I needed some way to monitor what happened within the VM without tipping off whoever was logging in to the VM that they were being monitored. So I turned on system call auditing as well as TTY auditing. Normally these log messages would be dumped out to /var/log via syslog, which would alert someone to the fact that everything they were doing was being logged and might cause them to cover their tracks. To prevent any of this logging, I modified the syslog configuration to suppress the audit logs from going to log files in the VM and redirected them to a serial port in the VM that was connected to a log file on the VM server host. This allowed me to monitor all system calls made by software they installed as well as anything they typed on the terminal in their ssh session. I wrote some python scripts to filter through the data and pull out just the details I was interested in.
In addition to all the monitoring within the VM, I also setup sslsplit and a fake certificate authority to capture any HTTPS traffic that left the VM. All TCP 443 traffic exiting the VM was sent to sslsplit, which performed SSL man-in-the-middle to decode the traffic. The fake certificate authority was added to the trusted CAs within the VM, so there wouldn’t be any security warnings.

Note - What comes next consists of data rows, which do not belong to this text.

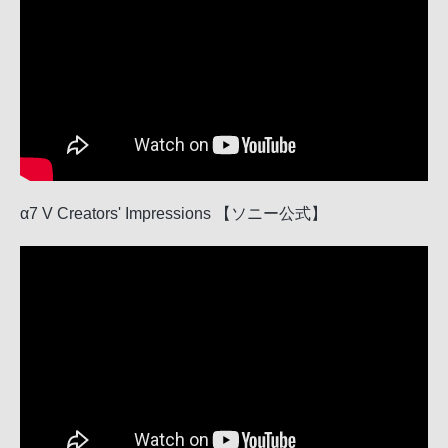
α7 V Creators' Impressions 【ソニー公式】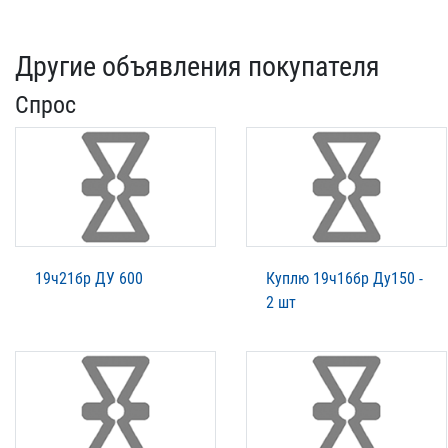
Другие объявления покупателя
Спрос
19ч21бр ДУ 600
Куплю 19ч16бр Ду150 -
2 шт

With most of the setup part of the project complete, I enabled the NAT rules to forward SSH traffic over to the VM. Within 4 hours I had my first login. Over the course of the next week, all of the user accounts I had setup had been brute forced.
It was interesting to see what the folks who logged into my VM were up to, but it wasn’t too surprising. The people who accessed my VM were mainly interested in using the SOCKS proxy built-in to SSH to browse the internet. They did ignore the SSL warnings in their browser and continue to SSL websites. One installed an IRC bot. One installed their SSH brute-force tool and attempted to scan for more victims. Another attempted to run local privilege escalation exploits that did not apply to the version of CentOS my VM was running.
When I get some more time, I’d like to work more on the networking plumbing for the honeypot VM. Currently, I only run this from my home IP address and am limited to only one VM. I’d like to be able to cycle IP addresses more frequently, so my plan is to purchase a few cheap linux VPS systems and add a few IP addresses to them. I wouldn’t run any of the honeypot software on the VPS, but instead install OpenVPN and forward all traffic for the secondary IPs back to a central honeypot router/firewall running on my home network. From the honeypot router, I’d use NAT to forward the traffic to and from the individual VMs, making the OpenVPN connection and honeypot router transparent to anyone interacting with the honeypot.
Once that is all setup, I’d like to test Tor exit nodes to see which operators are inspecting traffic. My plan is to setup several IP addresses and VMs, then login to each of them as root, over telnet or FTP, from specific Tor exit nodes and see what happens.